A manufacturer who cannot provide references — or who provides only testimonials without direct contact information — is telling you something important.
Question 9: How do you approach sustainability, and what documentation can you provide?
As covered in our recent analysis of European luxury brand sourcing trends, sustainability documentation has shifted from a differentiator to a baseline requirement for any brand selling into regulated markets.
What you are looking for:
Specific certifications (see Question 1) rather than general sustainability language
Carbon footprint documentation or willingness to provide it
Fiber traceability: can they document the chain of custody from raw fiber to finished garment?
Social compliance: worker welfare, fair wages, safe working conditions — with audit evidence, not just policy statements
The compliance question: "If my compliance team requested a full supply chain audit, what would that process look like and what documentation would you be able to provide?" The answer reveals whether their sustainability claims are audit-ready or aspirational.
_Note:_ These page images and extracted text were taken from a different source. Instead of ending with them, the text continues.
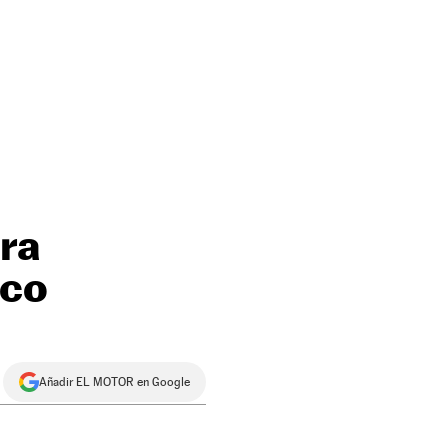
ra
ico
Añadir EL MOTOR en Google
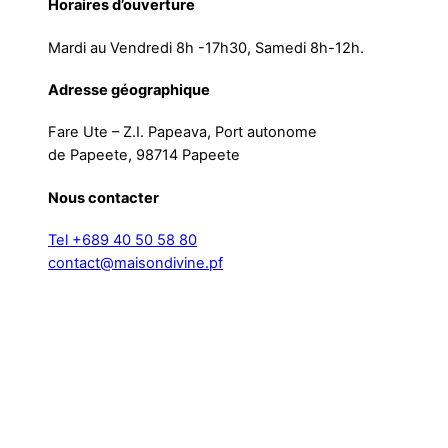
Horaires d’ouverture
Mardi au Vendredi 8h -17h30, Samedi 8h-12h.
Adresse géographique
Fare Ute – Z.I. Papeava, Port autonome
de Papeete, 98714 Papeete
Nous contacter
Tel +689 40 50 58 80
contact@maisondivine.pf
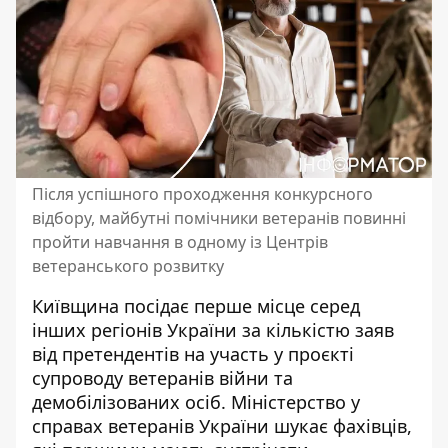
Після успішного проходження конкурсного
відбору, майбутні помічники ветеранів повинні
пройти навчання в одному із Центрів
ветеранського розвитку
Київщина посідає перше місце серед
інших регіонів України за кількістю заяв
від претендентів на участь у проєкті
супроводу ветеранів війни та
демобілізованих осіб. Міністерство у
справах ветеранів України шукає фахівців,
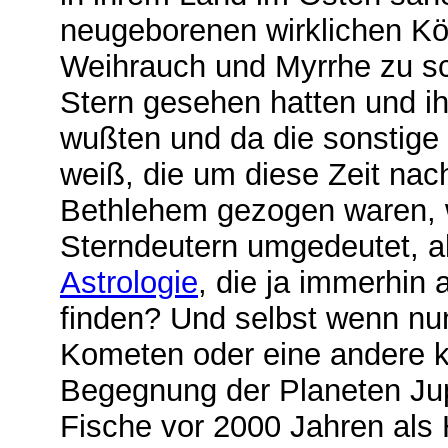
neugeborenen wirklichen Kö
Weihrauch und Myrrhe zu sc
Stern gesehen hatten und ih
wußten und da die sonstige
weiß, die um diese Zeit nac
Bethlehem gezogen waren, 
Sterndeutern umgedeutet, al
Astrologie
, die ja immerhin
finden? Und selbst wenn nu
Kometen oder eine andere 
Begegnung der Planeten Jupi
Fische vor 2000 Jahren als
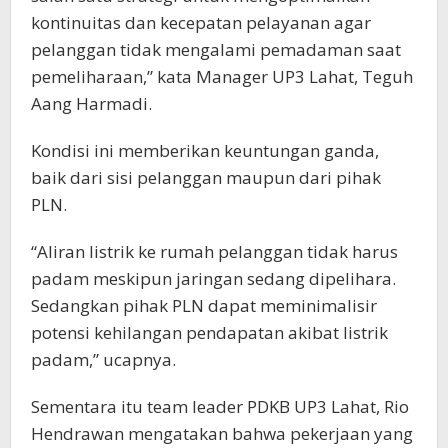
kontinuitas dan kecepatan pelayanan agar
pelanggan tidak mengalami pemadaman saat
pemeliharaan,” kata Manager UP3 Lahat, Teguh
Aang Harmadi.
Kondisi ini memberikan keuntungan ganda,
baik dari sisi pelanggan maupun dari pihak
PLN.
“Aliran listrik ke rumah pelanggan tidak harus
padam meskipun jaringan sedang dipelihara.
Sedangkan pihak PLN dapat meminimalisir
potensi kehilangan pendapatan akibat listrik
padam,” ucapnya.
Sementara itu team leader PDKB UP3 Lahat, Rio
Hendrawan mengatakan bahwa pekerjaan yang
Related reading: Why European Luxury Brands Are Rethinking Their Cashmere Supply Chain in 2026 →
Question 10: What does a long-term partnership with your factory look like?
This is the question most brands forget to ask — and it is the one that determines whether a supplier relationship becomes a genuine competitive advantage.
A manufacturer who thinks in terms of transactions will optimize for the current order. A manufacturer who thinks in terms of partnerships will invest in understanding your brand, anticipate your development needs, and become a genuine extension of your product team.
What you are looking for:
Evidence of long-term client relationships (how long have they worked with their longest-standing clients?)
What they offer clients who grow with them: priority production scheduling, dedicated development support, preferential pricing at scale
How they handle the transition from small brand to growing brand — do their systems and attention scale with you?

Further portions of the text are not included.